== Segment start ==

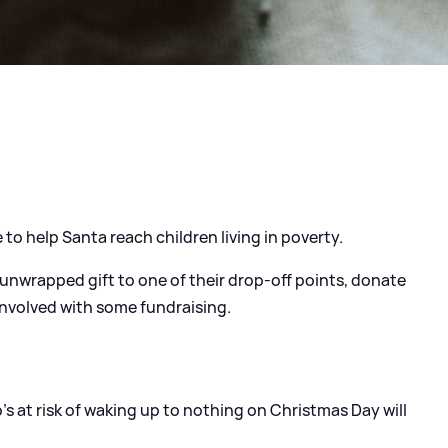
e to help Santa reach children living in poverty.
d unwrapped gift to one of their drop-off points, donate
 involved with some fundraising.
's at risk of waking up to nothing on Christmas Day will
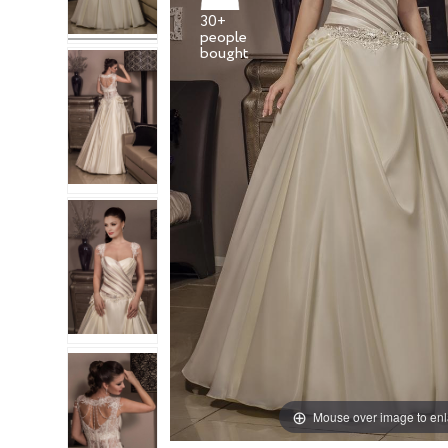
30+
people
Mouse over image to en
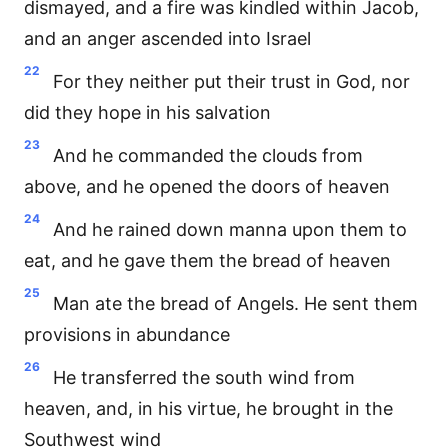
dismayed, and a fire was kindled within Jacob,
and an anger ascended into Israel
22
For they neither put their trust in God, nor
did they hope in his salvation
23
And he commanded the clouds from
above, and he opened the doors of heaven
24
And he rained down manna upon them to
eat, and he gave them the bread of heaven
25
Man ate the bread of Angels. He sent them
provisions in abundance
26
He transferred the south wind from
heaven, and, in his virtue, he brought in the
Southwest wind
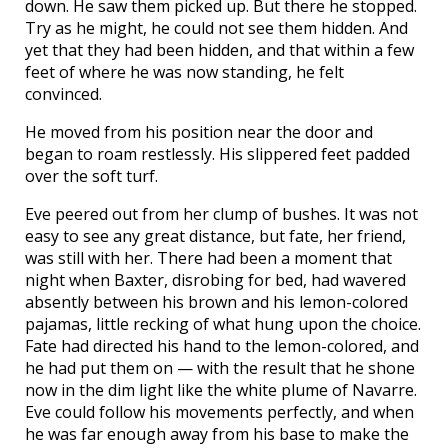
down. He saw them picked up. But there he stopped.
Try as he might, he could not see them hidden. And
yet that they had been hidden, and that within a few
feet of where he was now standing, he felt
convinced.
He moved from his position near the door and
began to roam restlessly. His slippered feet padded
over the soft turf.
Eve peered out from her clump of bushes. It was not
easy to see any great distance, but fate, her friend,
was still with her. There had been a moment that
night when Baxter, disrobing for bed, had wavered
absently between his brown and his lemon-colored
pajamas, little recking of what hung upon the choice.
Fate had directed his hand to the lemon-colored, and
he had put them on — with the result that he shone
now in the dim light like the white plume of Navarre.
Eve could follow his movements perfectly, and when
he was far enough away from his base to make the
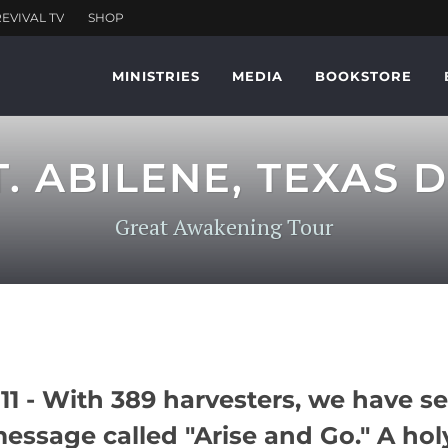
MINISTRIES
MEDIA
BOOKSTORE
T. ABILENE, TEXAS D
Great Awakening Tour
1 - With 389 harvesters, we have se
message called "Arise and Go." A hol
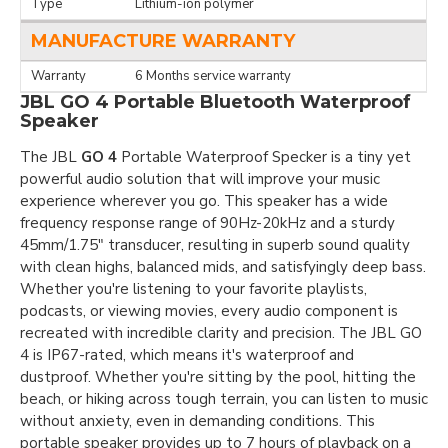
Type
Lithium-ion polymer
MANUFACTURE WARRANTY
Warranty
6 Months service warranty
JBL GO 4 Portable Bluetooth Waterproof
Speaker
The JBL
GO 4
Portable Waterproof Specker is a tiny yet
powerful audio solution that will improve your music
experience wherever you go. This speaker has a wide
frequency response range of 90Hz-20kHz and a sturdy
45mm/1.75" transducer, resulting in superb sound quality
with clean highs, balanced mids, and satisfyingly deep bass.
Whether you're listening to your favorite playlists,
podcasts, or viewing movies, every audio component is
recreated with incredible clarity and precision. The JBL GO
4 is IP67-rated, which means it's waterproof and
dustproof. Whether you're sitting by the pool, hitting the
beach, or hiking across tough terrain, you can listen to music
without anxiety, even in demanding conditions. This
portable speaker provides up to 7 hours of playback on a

== Segment end ==

* Required action: Retype every entry exactly as written. Leave the pictures out.

* Solution to the exercise:
e to help Santa reach children living in poverty.
d unwrapped gift to one of their drop-off points, donate
 involved with some fundraising.
's at risk of waking up to nothing on Christmas Day will
30+
people
Mouse over image to en
dismayed, and a fire was kindled within Jacob,
and an anger ascended into Israel
22
For they neither put their trust in God, nor
did they hope in his salvation
23
And he commanded the clouds from
above, and he opened the doors of heaven
24
And he rained down manna upon them to
eat, and he gave them the bread of heaven
25
Man ate the bread of Angels. He sent them
provisions in abundance
26
He transferred the south wind from
heaven, and, in his virtue, he brought in the
Southwest wind
down. He saw them picked up. But there he stopped.
Try as he might, he could not see them hidden. And
yet that they had been hidden, and that within a few
feet of where he was now standing, he felt
convinced.
He moved from his position near the door and
began to roam restlessly. His slippered feet padded
over the soft turf.
Eve peered out from her clump of bushes. It was not
easy to see any great distance, but fate, her friend,
was still with her. There had been a moment that
night when Baxter, disrobing for bed, had wavered
absently between his brown and his lemon-colored
pajamas, little recking of what hung upon the choice.
Fate had directed his hand to the lemon-colored, and
he had put them on — with the result that he shone
now in the dim light like the white plume of Navarre.
Eve could follow his movements perfectly, and when
he was far enough away from his base to make the
MINISTRIES
MEDIA
BOOKSTORE
T. ABILENE, TEXAS D
Great Awakening Tour
1 - With 389 harvesters, we have se
message called "Arise and Go." A hol
Type
Lithium-ion polymer
MANUFACTURE WARRANTY
Warranty
6 Months service warranty
JBL GO 4 Portable Bluetooth Waterproof
Speaker
The JBL
GO 4
Portable Waterproof Specker is a tiny yet
powerful audio solution that will improve your music
experience wherever you go. This speaker has a wide
frequency response range of 90Hz-20kHz and a sturdy
45mm/1.75" transducer, resulting in superb sound quality
with clean highs, balanced mids, and satisfyingly deep bass.
Whether you're listening to your favorite playlists,
podcasts, or viewing movies, every audio component is
recreated with incredible clarity and precision. The JBL GO
4 is IP67-rated, which means it's waterproof and
dustproof. Whether you're sitting by the pool, hitting the
beach, or hiking across tough terrain, you can listen to music
without anxiety, even in demanding conditions. This
portable speaker provides up to 7 hours of playback on a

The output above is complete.